Wednesday, April 6, 2011

At the forefront

Last night I was flipping through the April edition of Food & Wine while enjoying a dinner of seared sea scallops, asparagus and new potatoes when I can across the column on cocktail trends.  In general, I thought that the trends listed were pretty spot on, which isn't too surprising given that the author is PDT's Jim Meehan.  Though none of the featured recipes in the column were derived from Boston-area bartenders, I've definitely seen these trends in Boston for some time now as well.  Just my two cents..

1) Chef Cocktails:
I'm not exactly sure I understand what is meant by this.  It seems to me that the associated cocktail in this category is more culinary in the sense that spice, herb and fruit is combined with spirits.  Of the four, I probably disagree with the idea that "chef cocktails" is necessarily a trend.  There was a fad a few years ago to infuse vodka with just about everything under the sun.  Perhaps this is a newer manifestation, a moderated and more thoughtful application of introducing traditionally culinary, non-cocktail ingredients into the glass, but hardly anything extraordinarily new.  Bob McCoy's La Adelita, Todd Maul's Spring in the Afternoon, the Fin du Saison at Craigie on Main are all recent examples.

2) Salt:
The Fin du Saison allows me to nicely segue into this section on salting cocktails.  Salt has been popping up in cocktails all over the place over the last year or so.  Scott Holliday's Alicante, Misty Kalkofen's Little Giuseppe, and Kevin Martin's Danube all come to mind as cocktails I have enjoyed greatly where a touch of salt does have quite an effect on the balance of the drink.  I think the most extreme example that I can think of is the Campari "martini", which uses salt to affect the sensation of Campari's bitterness.  I'd be really interested to know what exactly the salinity does, as I'm sure the actual science behind this is fascinating.  (On this topic, I must also pat myself on the back a wee bit, since salting cocktails was my prediction for the next emerging trend in cocktails when asked a few weeks ago.) This wins my vote for most exciting trend.
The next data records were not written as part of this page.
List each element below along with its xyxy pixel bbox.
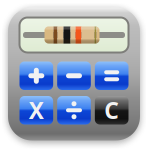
button[interactable]: Clear — [95, 96, 128, 124]
button[interactable]: Multiply — [20, 96, 53, 124]
button[interactable]: Add — [20, 62, 53, 90]
button[interactable]: Equals — [95, 62, 128, 90]
button[interactable]: Divide — [57, 96, 91, 124]
button[interactable]: Subtract — [57, 62, 91, 90]
staticText: X — [29, 95, 44, 125]
staticText: C — [104, 95, 119, 125]
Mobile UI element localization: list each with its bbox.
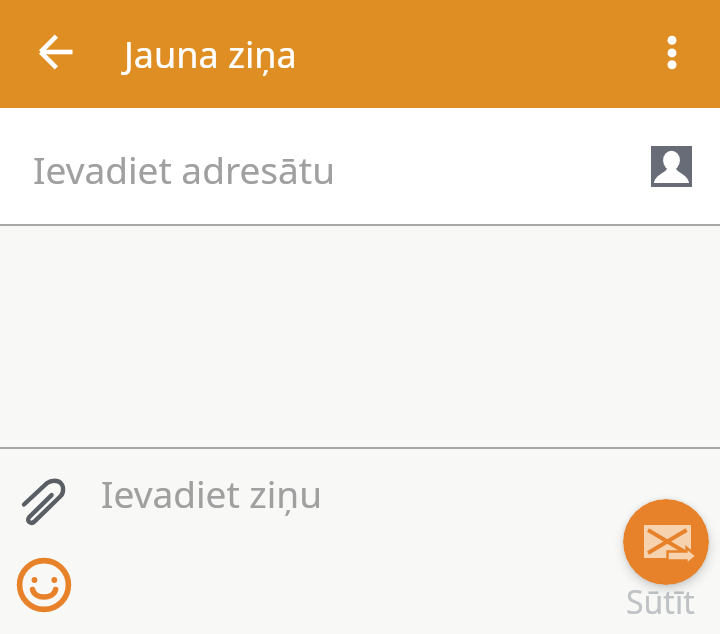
button[interactable]: Ievadiet ziņu (94, 463, 614, 543)
staticText: Jauna ziņa (124, 30, 297, 79)
button[interactable]: Insert emoji (16, 557, 72, 613)
button[interactable]: Send message (623, 499, 709, 585)
staticText: Ievadiet ziņu (101, 468, 323, 518)
button[interactable]: Choose contact (651, 146, 692, 187)
button[interactable]: Attach file (20, 479, 72, 533)
staticText: Sūtīt (626, 580, 695, 624)
button[interactable]: Ievadiet adresātu (0, 108, 720, 225)
button[interactable]: More options (654, 30, 690, 78)
staticText: Ievadiet adresātu (33, 144, 335, 194)
button[interactable]: Back (32, 28, 80, 76)
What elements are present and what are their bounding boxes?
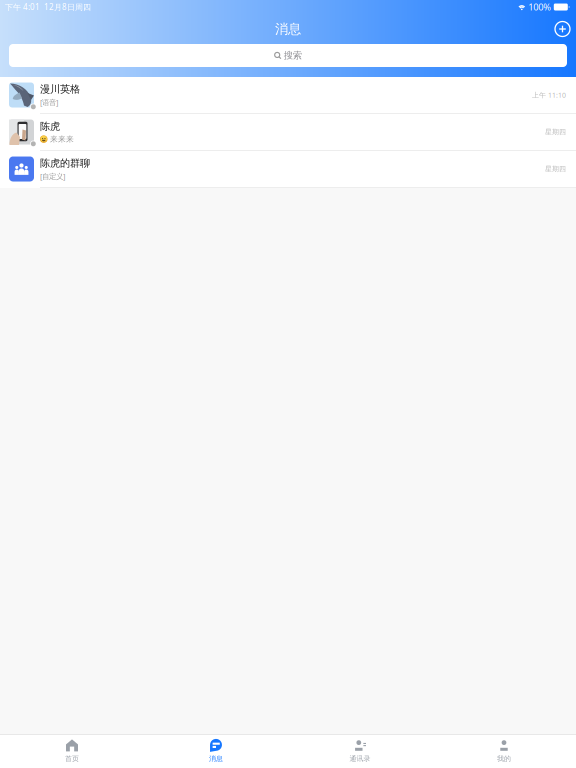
button[interactable]: New chat [549, 16, 576, 42]
staticText: 通讯录 [350, 754, 370, 763]
staticText: 星期四 [545, 128, 566, 136]
button[interactable]: 搜索 [9, 44, 567, 67]
staticText: 陈虎 [40, 120, 60, 133]
staticText: 搜索 [284, 50, 302, 61]
staticText: 消息 [275, 21, 301, 37]
staticText: [语音] [40, 97, 58, 107]
staticText: 下午 4:01 12月8日周四 [5, 2, 91, 12]
button[interactable]: 通讯录 [288, 734, 432, 768]
button[interactable]: 陈虎 [0, 114, 576, 151]
staticText: 首页 [65, 754, 79, 763]
button[interactable]: 消息 [144, 734, 288, 768]
staticText: 星期四 [545, 165, 566, 173]
staticText: 陈虎的群聊 [40, 157, 90, 170]
staticText: [自定义] [40, 171, 65, 181]
staticText: 消息 [209, 754, 223, 763]
staticText: 上午 11:10 [532, 90, 566, 100]
staticText: 100% [528, 1, 551, 13]
button[interactable]: 我的 [432, 734, 576, 768]
staticText: 来来来 [50, 134, 74, 144]
button[interactable]: 漫川英格 [0, 77, 576, 114]
button[interactable]: 首页 [0, 734, 144, 768]
staticText: 漫川英格 [40, 83, 80, 96]
staticText: 我的 [497, 754, 511, 763]
button[interactable]: 陈虎的群聊 [0, 151, 576, 188]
3) Nonalcoholic cocktails:
With the advent of a greater variety of nonalcoholic syrups, more inventive soft drinks are on the rise.  There was an article in the NYTimes on this trend a couple months ago, so I guess it must be trending in New York, but I have to admit that I haven't seen it much in Boston.  Perhaps because I never look in the menu section labeled "nonalcoholic."

4) Tea:
I feel like most serious bars that I've been to have used tea for a while now, at least, for as long as I've been drinking serious cocktails, which I suppose isn't all that long.  I remember Ted Kilgore serving me something infused with tea during one of my first trips to Taste by Niche.  Not to mention, tea has historically been used in punches for ages, such as the Philadelphia Fish House punch. ("Tea punch" if you will, but not ti punch!)  Locally, I'm really intrigued by Max Toste's tea bitters, just another reason I should head out to Deep Ellum more.  As I recall, Ben Sandrof also plays with a lot of interesting teas like Pu-erh and Lapsang Souchong, but I have yet to experience this pleasure for myself.  Fred at cocktail virgin slut also seems to frequently feature tea in his recipes, indeed, even hosting a MxMo on the matter.  I also joined the fray with my Daitoku-ji cocktail from a couple weeks ago that combined both green tea and thyme, not dissimilar to Kathy Casey's Tea Thyme featured in F&W.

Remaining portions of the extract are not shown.